Goal of the exercise ::
Drop every picture, then repeat the records exactly.

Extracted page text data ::
· · · · ·
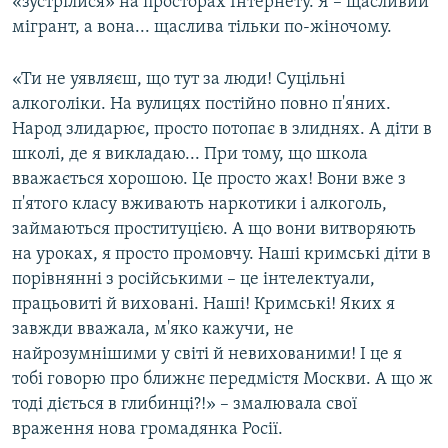
«зустрілися» на просторах Інтернету. Я – щасливий
мігрант, а вона... щаслива тільки по-жіночому.
«Ти не уявляєш, що тут за люди! Суцільні
алкоголіки. На вулицях постійно повно п'яних.
Народ злидарює, просто потопає в злиднях. А діти в
школі, де я викладаю... При тому, що школа
вважається хорошою. Це просто жах! Вони вже з
п'ятого класу вживають наркотики і алкоголь,
займаються проституцією. А що вони витворяють
на уроках, я просто промовчу. Наші кримські діти в
порівнянні з російськими – це інтелектуали,
працьовиті й виховані. Наші! Кримські! Яких я
завжди вважала, м'яко кажучи, не
найрозумнішими у світі й невихованими! І це я
тобі говорю про ближнє передмістя Москви. А що ж
тоді діється в глибинці?!» – змалювала свої
враження нова громадянка Росії.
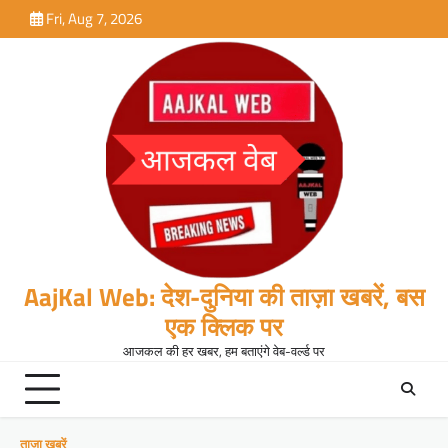
Skip
Fri, Aug 7, 2026
to
content
AajKal Web: देश-दुनिया की ताज़ा खबरें, बस
एक क्लिक पर
आजकल की हर खबर, हम बताएंगे वेब-वर्ल्ड पर
ताजा खबरें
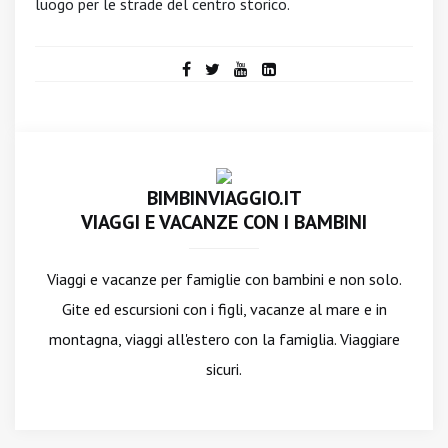
luogo per le strade del centro storico.
BIMBINVIAGGIO.IT
VIAGGI E VACANZE CON I BAMBINI
Viaggi e vacanze per famiglie con bambini e non solo.
Gite ed escursioni con i figli, vacanze al mare e in
montagna, viaggi all'estero con la famiglia. Viaggiare
sicuri.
· · · · ·
Answer to this task ::
«зустрілися» на просторах Інтернету. Я – щасливий
мігрант, а вона... щаслива тільки по-жіночому.
«Ти не уявляєш, що тут за люди! Суцільні
алкоголіки. На вулицях постійно повно п'яних.
Народ злидарює, просто потопає в злиднях. А діти в
школі, де я викладаю... При тому, що школа
вважається хорошою. Це просто жах! Вони вже з
п'ятого класу вживають наркотики і алкоголь,
займаються проституцією. А що вони витворяють
на уроках, я просто промовчу. Наші кримські діти в
порівнянні з російськими – це інтелектуали,
працьовиті й виховані. Наші! Кримські! Яких я
завжди вважала, м'яко кажучи, не
найрозумнішими у світі й невихованими! І це я
тобі говорю про ближнє передмістя Москви. А що ж
тоді діється в глибинці?!» – змалювала свої
враження нова громадянка Росії.
Skip
Fri, Aug 7, 2026
to
content
AajKal Web: देश-दुनिया की ताज़ा खबरें, बस
एक क्लिक पर
आजकल की हर खबर, हम बताएंगे वेब-वर्ल्ड पर
ताजा खबरें
luogo per le strade del centro storico.
BIMBINVIAGGIO.IT
VIAGGI E VACANZE CON I BAMBINI
Viaggi e vacanze per famiglie con bambini e non solo.
Gite ed escursioni con i figli, vacanze al mare e in
montagna, viaggi all'estero con la famiglia. Viaggiare
sicuri.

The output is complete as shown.